Yemen should step in to end the practice, the group said.

"Thousands of Yemeni girls have their childhood stolen and their futures destroyed because they are forced to marry too young," said Liesl Gerntholtz from Human Rights Watch. "The Yemeni government should end this abusive practice."

In 2009, the Yemeni parliament passed legislation raising the minimum age of marriage to 17. But conservative parliamentarians argued the bill violated Islamic law, which does not stipulate a minimum age. The bill was never signed.

Activist groups and politicians are still trying change the law, but more than 100 leading religious clerics have said restricting the age of marriage is "un-Islamic."

Over the past few years, several Yemeni child bride cases have left the world stunned.
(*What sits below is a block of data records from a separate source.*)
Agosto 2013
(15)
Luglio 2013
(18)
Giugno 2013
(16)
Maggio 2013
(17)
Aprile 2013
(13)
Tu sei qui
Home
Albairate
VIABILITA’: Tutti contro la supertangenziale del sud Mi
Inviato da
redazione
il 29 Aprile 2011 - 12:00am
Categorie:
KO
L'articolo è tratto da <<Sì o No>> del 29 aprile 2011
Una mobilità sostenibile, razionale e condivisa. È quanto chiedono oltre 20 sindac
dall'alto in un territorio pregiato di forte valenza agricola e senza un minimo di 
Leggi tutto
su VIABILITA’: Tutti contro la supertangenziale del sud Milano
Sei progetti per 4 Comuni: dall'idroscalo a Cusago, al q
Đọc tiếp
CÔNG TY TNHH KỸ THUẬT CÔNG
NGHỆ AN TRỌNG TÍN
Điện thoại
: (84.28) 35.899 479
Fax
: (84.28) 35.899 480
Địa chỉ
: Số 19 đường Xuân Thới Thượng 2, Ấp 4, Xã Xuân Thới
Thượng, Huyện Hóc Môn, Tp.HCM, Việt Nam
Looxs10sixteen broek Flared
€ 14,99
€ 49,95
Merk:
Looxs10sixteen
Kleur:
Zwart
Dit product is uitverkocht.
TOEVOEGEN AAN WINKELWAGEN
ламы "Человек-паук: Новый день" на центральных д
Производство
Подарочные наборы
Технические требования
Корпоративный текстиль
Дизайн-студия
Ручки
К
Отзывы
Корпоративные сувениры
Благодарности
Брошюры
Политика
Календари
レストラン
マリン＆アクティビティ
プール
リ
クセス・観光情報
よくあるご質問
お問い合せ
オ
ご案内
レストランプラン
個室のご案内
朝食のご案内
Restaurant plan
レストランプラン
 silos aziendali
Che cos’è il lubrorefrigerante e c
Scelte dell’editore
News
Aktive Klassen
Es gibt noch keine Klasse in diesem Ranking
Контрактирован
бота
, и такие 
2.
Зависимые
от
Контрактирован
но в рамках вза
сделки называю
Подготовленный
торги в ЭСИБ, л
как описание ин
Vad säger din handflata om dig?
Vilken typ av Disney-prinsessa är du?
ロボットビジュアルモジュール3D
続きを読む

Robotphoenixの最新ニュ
In 2008, Nujood Ali, 10, became an international sensation when she went to a Sanaa court and asked a judge for a divorce. After a highly publicized trial, she was granted one.

Two years later, a 12-year-old Yemeni bride died of internal bleeding following intercourse three days after she was married off to an older man, according to the United Nations Children's Fund.

Over the summer, a video of Nada Al-Ahdal, 11, accusing her parents of trying to marry her off in exchange for money, was uploaded to YouTube and quickly went viral.

Her parents denied the story, and children's rights activists questioned the veracity of her claims. But the video was still viewed by millions of people.